→ What you will do
What you produce should match the records below precisely, except that images are removed.

### Record excerpts ###

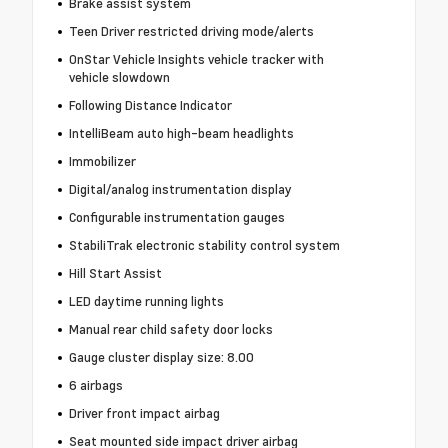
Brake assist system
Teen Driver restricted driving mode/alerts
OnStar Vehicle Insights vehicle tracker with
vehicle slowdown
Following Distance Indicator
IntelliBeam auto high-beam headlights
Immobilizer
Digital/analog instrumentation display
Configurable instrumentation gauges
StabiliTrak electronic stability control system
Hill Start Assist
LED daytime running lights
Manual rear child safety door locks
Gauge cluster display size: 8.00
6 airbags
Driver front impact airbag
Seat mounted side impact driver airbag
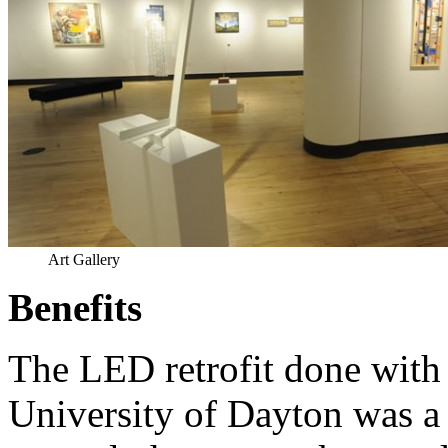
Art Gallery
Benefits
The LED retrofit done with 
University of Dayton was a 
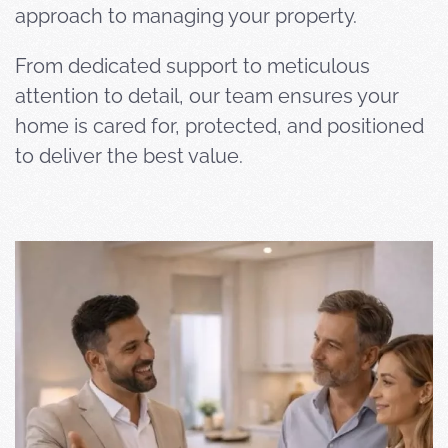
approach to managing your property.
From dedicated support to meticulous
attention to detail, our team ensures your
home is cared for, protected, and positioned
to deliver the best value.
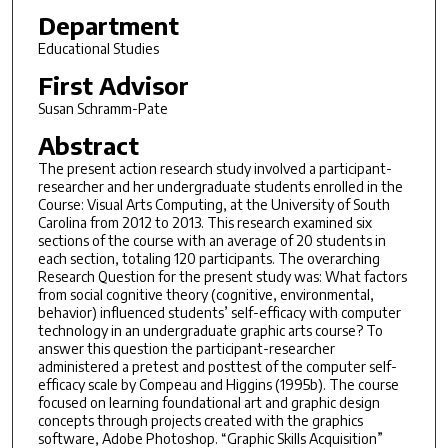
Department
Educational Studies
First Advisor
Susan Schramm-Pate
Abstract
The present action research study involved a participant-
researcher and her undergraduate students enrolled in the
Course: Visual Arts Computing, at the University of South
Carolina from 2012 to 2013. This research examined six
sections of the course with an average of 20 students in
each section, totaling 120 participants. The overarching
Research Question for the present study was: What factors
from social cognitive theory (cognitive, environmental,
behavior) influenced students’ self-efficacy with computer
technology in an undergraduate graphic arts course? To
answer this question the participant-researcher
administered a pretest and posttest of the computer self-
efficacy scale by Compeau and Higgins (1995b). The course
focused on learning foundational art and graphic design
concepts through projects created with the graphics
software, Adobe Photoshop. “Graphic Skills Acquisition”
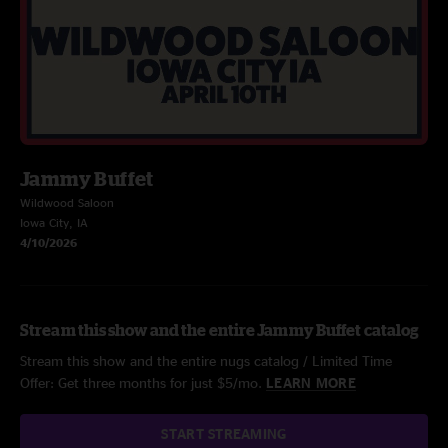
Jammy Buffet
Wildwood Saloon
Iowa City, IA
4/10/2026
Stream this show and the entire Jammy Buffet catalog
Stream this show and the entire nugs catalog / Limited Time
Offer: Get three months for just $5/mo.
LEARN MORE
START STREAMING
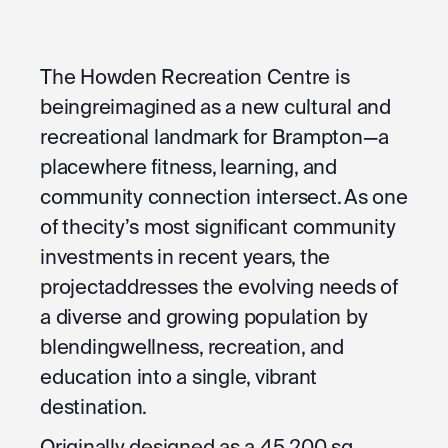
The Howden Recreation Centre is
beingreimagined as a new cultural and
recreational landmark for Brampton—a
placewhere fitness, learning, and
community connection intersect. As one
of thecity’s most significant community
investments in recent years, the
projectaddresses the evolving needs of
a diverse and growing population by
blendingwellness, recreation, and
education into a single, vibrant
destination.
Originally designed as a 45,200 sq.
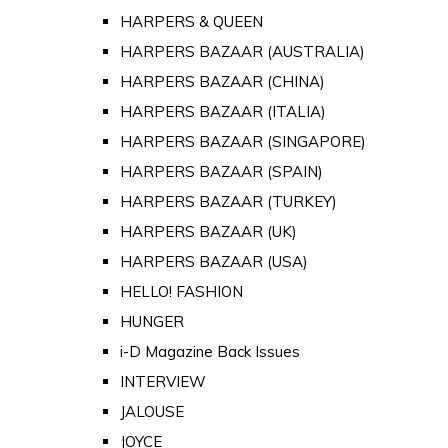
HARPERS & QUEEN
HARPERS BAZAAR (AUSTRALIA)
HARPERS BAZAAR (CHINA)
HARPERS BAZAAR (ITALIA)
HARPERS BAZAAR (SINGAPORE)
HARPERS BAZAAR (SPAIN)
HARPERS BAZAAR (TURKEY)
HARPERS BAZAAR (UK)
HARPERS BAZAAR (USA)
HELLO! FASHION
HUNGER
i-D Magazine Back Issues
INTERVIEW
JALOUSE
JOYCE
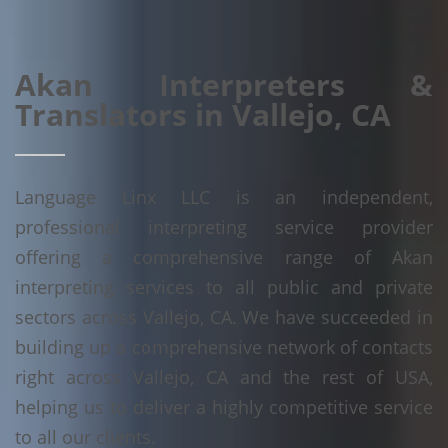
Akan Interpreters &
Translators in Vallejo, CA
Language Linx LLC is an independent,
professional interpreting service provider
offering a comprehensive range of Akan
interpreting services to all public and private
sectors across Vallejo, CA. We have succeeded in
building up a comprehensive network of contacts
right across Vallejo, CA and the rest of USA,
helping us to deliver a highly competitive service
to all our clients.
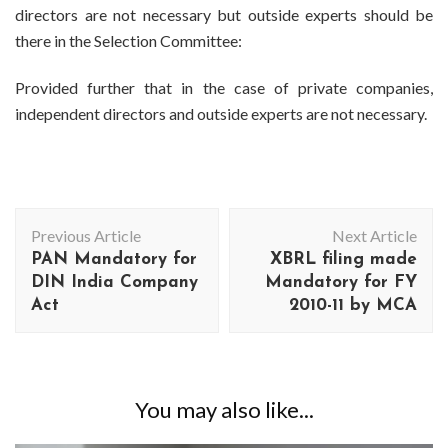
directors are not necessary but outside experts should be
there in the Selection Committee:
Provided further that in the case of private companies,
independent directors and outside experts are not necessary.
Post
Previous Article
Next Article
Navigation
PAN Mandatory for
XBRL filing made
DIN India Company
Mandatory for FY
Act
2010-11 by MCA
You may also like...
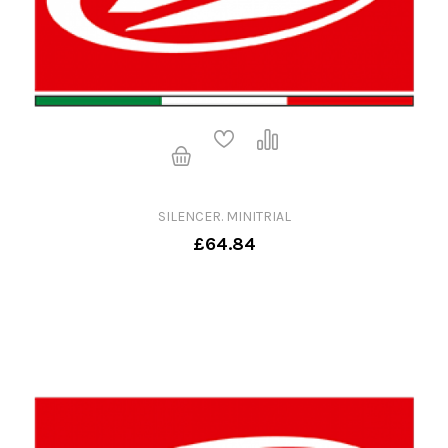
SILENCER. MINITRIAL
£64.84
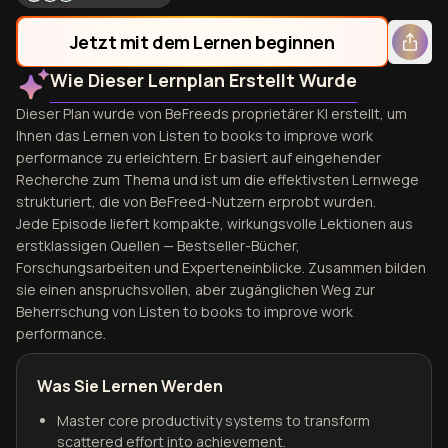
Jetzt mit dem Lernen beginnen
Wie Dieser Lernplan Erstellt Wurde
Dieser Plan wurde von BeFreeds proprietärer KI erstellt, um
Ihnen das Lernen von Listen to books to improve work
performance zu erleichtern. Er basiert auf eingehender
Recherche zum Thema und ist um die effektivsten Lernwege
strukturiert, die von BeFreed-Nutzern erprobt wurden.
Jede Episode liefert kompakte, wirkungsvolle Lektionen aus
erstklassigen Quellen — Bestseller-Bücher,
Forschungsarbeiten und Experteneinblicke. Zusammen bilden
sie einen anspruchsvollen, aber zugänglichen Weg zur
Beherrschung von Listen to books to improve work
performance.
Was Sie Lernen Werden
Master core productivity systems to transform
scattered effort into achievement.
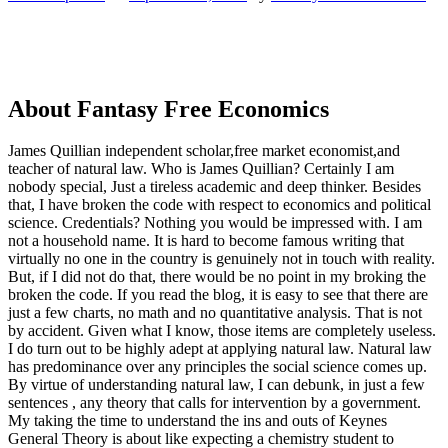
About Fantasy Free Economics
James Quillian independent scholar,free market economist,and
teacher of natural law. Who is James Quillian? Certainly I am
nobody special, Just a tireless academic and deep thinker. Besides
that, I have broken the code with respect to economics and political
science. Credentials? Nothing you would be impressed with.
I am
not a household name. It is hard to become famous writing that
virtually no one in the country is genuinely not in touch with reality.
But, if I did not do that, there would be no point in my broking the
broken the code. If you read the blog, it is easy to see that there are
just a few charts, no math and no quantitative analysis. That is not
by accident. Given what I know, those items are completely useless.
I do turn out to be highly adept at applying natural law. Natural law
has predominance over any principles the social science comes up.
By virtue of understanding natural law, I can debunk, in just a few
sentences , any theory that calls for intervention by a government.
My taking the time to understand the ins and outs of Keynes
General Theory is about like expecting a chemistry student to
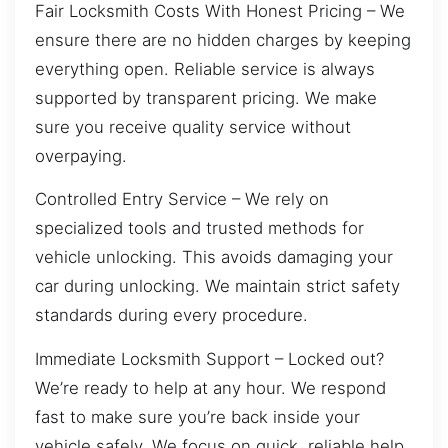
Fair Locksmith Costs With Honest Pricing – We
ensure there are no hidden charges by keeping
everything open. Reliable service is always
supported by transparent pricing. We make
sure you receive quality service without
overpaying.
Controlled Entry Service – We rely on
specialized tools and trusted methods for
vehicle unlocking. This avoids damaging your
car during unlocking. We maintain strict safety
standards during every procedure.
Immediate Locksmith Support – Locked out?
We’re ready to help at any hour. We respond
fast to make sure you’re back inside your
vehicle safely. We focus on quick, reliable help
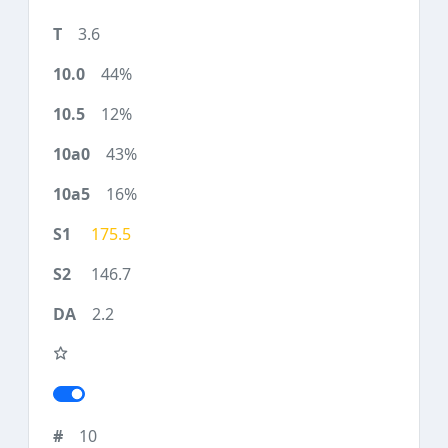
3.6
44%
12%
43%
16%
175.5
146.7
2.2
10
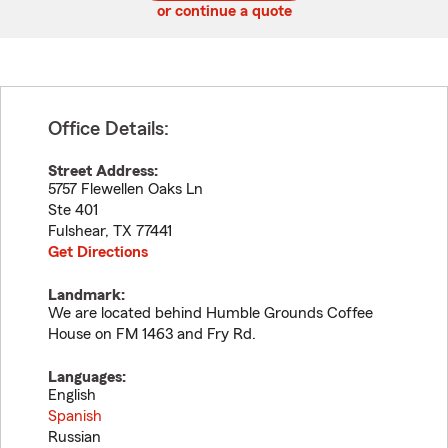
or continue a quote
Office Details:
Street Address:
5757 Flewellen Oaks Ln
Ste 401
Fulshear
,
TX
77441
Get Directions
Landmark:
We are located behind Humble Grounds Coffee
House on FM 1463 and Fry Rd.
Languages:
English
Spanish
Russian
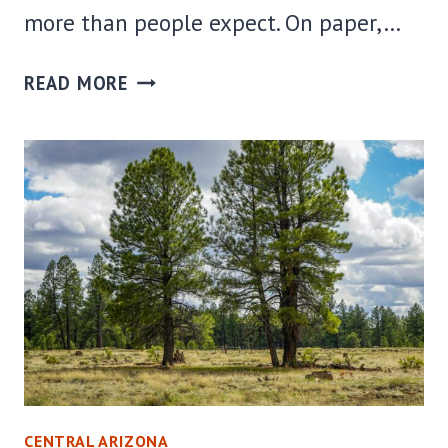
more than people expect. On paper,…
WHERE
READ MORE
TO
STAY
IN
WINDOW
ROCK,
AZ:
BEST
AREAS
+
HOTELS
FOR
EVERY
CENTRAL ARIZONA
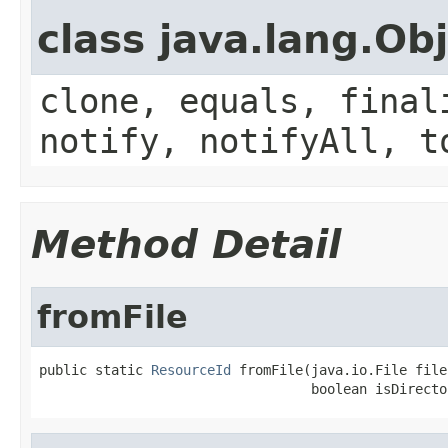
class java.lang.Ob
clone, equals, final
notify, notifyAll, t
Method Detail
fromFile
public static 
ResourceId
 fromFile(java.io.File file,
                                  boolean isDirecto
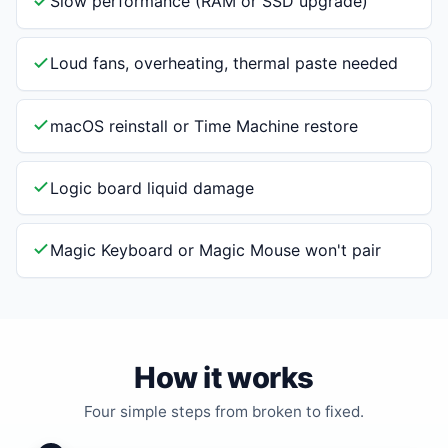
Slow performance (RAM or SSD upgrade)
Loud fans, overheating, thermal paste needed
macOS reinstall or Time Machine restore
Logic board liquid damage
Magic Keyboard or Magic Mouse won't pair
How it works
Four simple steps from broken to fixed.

###

→ Result of this exercise
Brake assist system
Teen Driver restricted driving mode/alerts
OnStar Vehicle Insights vehicle tracker with
vehicle slowdown
Following Distance Indicator
IntelliBeam auto high-beam headlights
Immobilizer
Digital/analog instrumentation display
Configurable instrumentation gauges
StabiliTrak electronic stability control system
Hill Start Assist
LED daytime running lights
Manual rear child safety door locks
Gauge cluster display size: 8.00
6 airbags
Driver front impact airbag
Seat mounted side impact driver airbag
Art Gallery
Benefits
The LED retrofit done with 
University of Dayton was a 
approach to managing your property.
From dedicated support to meticulous
attention to detail, our team ensures your
home is cared for, protected, and positioned
to deliver the best value.
Department
Educational Studies
First Advisor
Susan Schramm-Pate
Abstract
The present action research study involved a participant-
researcher and her undergraduate students enrolled in the
Course: Visual Arts Computing, at the University of South
Carolina from 2012 to 2013. This research examined six
sections of the course with an average of 20 students in
each section, totaling 120 participants. The overarching
Research Question for the present study was: What factors
from social cognitive theory (cognitive, environmental,
behavior) influenced students’ self-efficacy with computer
technology in an undergraduate graphic arts course? To
answer this question the participant-researcher
administered a pretest and posttest of the computer self-
efficacy scale by Compeau and Higgins (1995b). The course
focused on learning foundational art and graphic design
concepts through projects created with the graphics
software, Adobe Photoshop. “Graphic Skills Acquisition”
Jammy Buffet
Wildwood Saloon
Iowa City, IA
4/10/2026
Stream this show and the entire Jammy Buffet catalog
Stream this show and the entire nugs catalog / Limited Time
Offer: Get three months for just $5/mo.
LEARN MORE
START STREAMING
The Howden Recreation Centre is
beingreimagined as a new cultural and
recreational landmark for Brampton—a
placewhere fitness, learning, and
community connection intersect. As one
of thecity’s most significant community
investments in recent years, the
projectaddresses the evolving needs of
a diverse and growing population by
blendingwellness, recreation, and
education into a single, vibrant
destination.
Originally designed as a 45,200 sq.
HARPERS & QUEEN
HARPERS BAZAAR (AUSTRALIA)
HARPERS BAZAAR (CHINA)
HARPERS BAZAAR (ITALIA)
HARPERS BAZAAR (SINGAPORE)
HARPERS BAZAAR (SPAIN)
HARPERS BAZAAR (TURKEY)
HARPERS BAZAAR (UK)
HARPERS BAZAAR (USA)
HELLO! FASHION
HUNGER
i-D Magazine Back Issues
INTERVIEW
JALOUSE
JOYCE
Akan Interpreters &
Translators in Vallejo, CA
Language Linx LLC is an independent,
professional interpreting service provider
offering a comprehensive range of Akan
interpreting services to all public and private
sectors across Vallejo, CA. We have succeeded in
building up a comprehensive network of contacts
right across Vallejo, CA and the rest of USA,
helping us to deliver a highly competitive service
to all our clients.
directors are not necessary but outside experts should be
there in the Selection Committee:
Provided further that in the case of private companies,
independent directors and outside experts are not necessary.
Post
Previous Article
Next Article
Navigation
PAN Mandatory for
XBRL filing made
DIN India Company
Mandatory for FY
Act
2010-11 by MCA
You may also like...
SILENCER. MINITRIAL
£64.84
Jetzt mit dem Lernen beginnen
Wie Dieser Lernplan Erstellt Wurde
Dieser Plan wurde von BeFreeds proprietärer KI erstellt, um
Ihnen das Lernen von Listen to books to improve work
performance zu erleichtern. Er basiert auf eingehender
Recherche zum Thema und ist um die effektivsten Lernwege
strukturiert, die von BeFreed-Nutzern erprobt wurden.
Jede Episode liefert kompakte, wirkungsvolle Lektionen aus
erstklassigen Quellen — Bestseller-Bücher,
Forschungsarbeiten und Experteneinblicke. Zusammen bilden
sie einen anspruchsvollen, aber zugänglichen Weg zur
Beherrschung von Listen to books to improve work
performance.
Was Sie Lernen Werden
Master core productivity systems to transform
scattered effort into achievement.
About Fantasy Free Economics
James Quillian independent scholar,free market economist,and
teacher of natural law. Who is James Quillian? Certainly I am
nobody special, Just a tireless academic and deep thinker. Besides
that, I have broken the code with respect to economics and political
science. Credentials? Nothing you would be impressed with.
I am
not a household name. It is hard to become famous writing that
virtually no one in the country is genuinely not in touch with reality.
But, if I did not do that, there would be no point in my broking the
broken the code. If you read the blog, it is easy to see that there are
just a few charts, no math and no quantitative analysis. That is not
by accident. Given what I know, those items are completely useless.
I do turn out to be highly adept at applying natural law. Natural law
has predominance over any principles the social science comes up.
By virtue of understanding natural law, I can debunk, in just a few
sentences , any theory that calls for intervention by a government.
My taking the time to understand the ins and outs of Keynes
General Theory is about like expecting a chemistry student to
Fair Locksmith Costs With Honest Pricing – We
ensure there are no hidden charges by keeping
everything open. Reliable service is always
supported by transparent pricing. We make
sure you receive quality service without
overpaying.
Controlled Entry Service – We rely on
specialized tools and trusted methods for
vehicle unlocking. This avoids damaging your
car during unlocking. We maintain strict safety
standards during every procedure.
Immediate Locksmith Support – Locked out?
We’re ready to help at any hour. We respond
fast to make sure you’re back inside your
vehicle safely. We focus on quick, reliable help
3.6
44%
12%
43%
16%
175.5
146.7
2.2
10
or continue a quote
Office Details:
Street Address:
5757 Flewellen Oaks Ln
Ste 401
Fulshear
,
TX
77441
Get Directions
Landmark:
We are located behind Humble Grounds Coffee
House on FM 1463 and Fry Rd.
Languages:
English
Spanish
Russian
more than people expect. On paper,…
WHERE
READ MORE
TO
STAY
IN
WINDOW
ROCK,
AZ:
BEST
AREAS
+
HOTELS
FOR
EVERY
CENTRAL ARIZONA
class java.lang.Ob
clone, equals, final
notify, notifyAll, t
Method Detail
fromFile
public static 
ResourceId
 fromFile(java.io.File file,
                                  boolean isDirecto
Slow performance (RAM or SSD upgrade)
Loud fans, overheating, thermal paste needed
macOS reinstall or Time Machine restore
Logic board liquid damage
Magic Keyboard or Magic Mouse won't pair
How it works
Four simple steps from broken to fixed.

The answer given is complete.